There are many layers to ponder in this DVD. Those who are mountaineering history buffs (with an interest in the many attempts to summit Denali) are offered a generous and informed aerial overview of the many attempts, in the early decades of the 20th century, by the dishonest Dr. Cook, the Sourdough Expedition, Brown, Stuck and the formidable Bradford Washburn to summit Denali (some more successful than others). The different routes are highlighted and illustrated in precise detail. The DVD is worth the watching if for no other reason than the early attempts (some more tragic than others) to stand on the South Peak of Denali has its own magnetic attraction.
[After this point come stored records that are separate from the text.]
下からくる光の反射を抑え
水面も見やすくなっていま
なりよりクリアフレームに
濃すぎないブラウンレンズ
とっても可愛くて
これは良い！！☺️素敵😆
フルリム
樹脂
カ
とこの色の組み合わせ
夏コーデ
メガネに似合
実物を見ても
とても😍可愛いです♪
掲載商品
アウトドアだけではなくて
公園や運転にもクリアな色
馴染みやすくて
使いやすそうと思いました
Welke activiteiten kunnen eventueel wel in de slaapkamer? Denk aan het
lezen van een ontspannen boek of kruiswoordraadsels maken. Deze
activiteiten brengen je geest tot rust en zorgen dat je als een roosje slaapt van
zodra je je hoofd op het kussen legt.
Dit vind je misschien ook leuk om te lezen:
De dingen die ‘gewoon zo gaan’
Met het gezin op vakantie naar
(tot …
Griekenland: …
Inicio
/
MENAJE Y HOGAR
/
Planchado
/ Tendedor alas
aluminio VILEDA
There are others with an abiding interest in understanding why 7 of the 12 on the Wilcox climb died on Denali on July 1967. Jeffrey Babcock, to his meticulous credit, points the way to must read books to get a fix and feel for different interpretive approaches to the 1967 disaster: Snyder (1973), Wilcox (1981), Tabor (2007), Babcock (2012) and Hall (2014)—there is even Sheldon’s Wager in the Wind. The listed books are yet another convincing reason why Death on Denali is a keeper and must see DVD.
But, there is yet more to entice the curious mountain keener. Jeffrey was on the 1967 climb of Denali when 7 of the 12 of the Wilcox group died in a relentless storm—he was part of another climbing team, but he was also part of the search and rescue (there were, sadly so, none to rescue) team. Death on Denali has plenty of graphic photos of both the sheer beauty and cathedral like magnificence of Denali but also the remnants and remains of those who perished---sights not for the faint of heart. A significant part of the DVD lingers on this needful core issue—always of prime importance when actual witnesses recount and record their impressions.
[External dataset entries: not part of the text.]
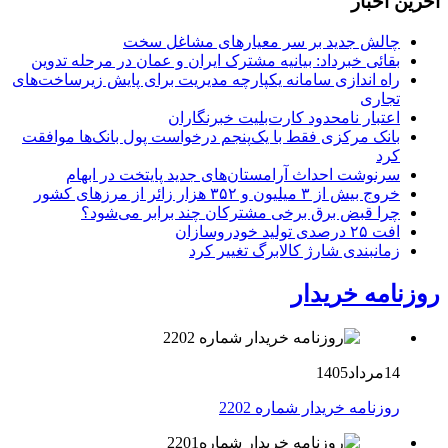
آخرین اخبار
چالش جدید بر سر معیارهای مشاغل سخت
بقائی خبرداد: بیانیه مشترک ایران و عمان در مرحله تدوین
راه اندازی سامانه یکپارچه مدیریت برای پایش زیرساخت‌های
تجاری
اعتبار نامحدود کارت‌بلیت خبرنگاران
بانک مرکزی فقط با یک‌‎پنجم درخواست پول بانک‌ها موافقت
کرد
سرنوشت احداث آرامستان‌های جدید پایتخت در ابهام
خروج بیش از ۳ میلیون و ۳۵۲ هزار زائر از مرزهای کشور
چرا قبض برق برخی مشترکان چند برابر می‌شود؟
افت ۲۵ درصدی تولید خودروسازان
زمانبندی شارژ کالابرگ تغییر کرد
روزنامه خریدار
14مرداد1405
روزنامه خریدار شماره 2202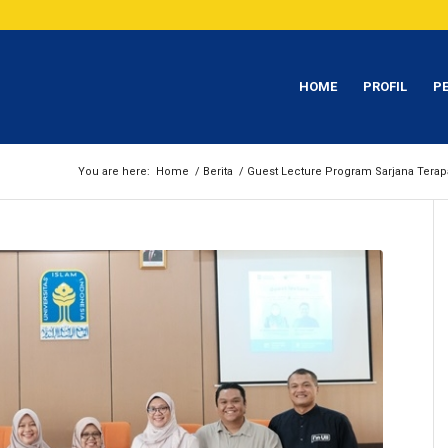
HOME
PROFIL
P
You are here:
Home
/
Berita
/
Guest Lecture Program Sarjana Terapa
There is also a more reflective and philosophical tone in the DVD, pointing and hinting towards a deeper spiritual aspect to Death on Denali. There are literal and spiritual mountains, there are literal and spiritual treks and climbs---none can avoid the latter pilgrimage through life. Some of the final reflections, including poignant and evocative insights from a sister of one of the dead climbers go deep and tender.
These are but some of the reasons that Death on Denali is a must see and purchase. There are, though, other reasons to delight in the CVD—the visual mountain feast, from different angles, of Denali, bunched up glaciers and deep gorged crevasses, ant like climbers and surrounding mountains---also some of the tidbits and morsels of Alaskan history makes for a generous entrée to mountaineering lore and legend.
There is no doubt that Should I Not Return and Death on Denali are hand in glove fits—they belong together and the one without the other is like a right without a left arm, a left without a right leg---in short, much is missing and unbalanced when only one or the other is read, watched and pondered. The creative genius and tale telling beauty of these mountaineering classics should be in the library of anyone minimally concerned with the often complicated yet tantalizing world of mountaineering culture of which Denali has many secrets revealed and yet to be revealed.
I have been quite fortunate the last few years to get to know Jeffrey Babcock—the fact he (and a few others) managed to live through the ill fated and tragic 1967 climb of Denali gives him a unique read on the reasons why others died. The 1967 disaster on Denali remains, to this day, one of the worst high mountaineering accidents in North America.
My many emails with Jeffrey have illuminated much for me that is not in the book or DVD, but both book and DVD tell a tale not to miss.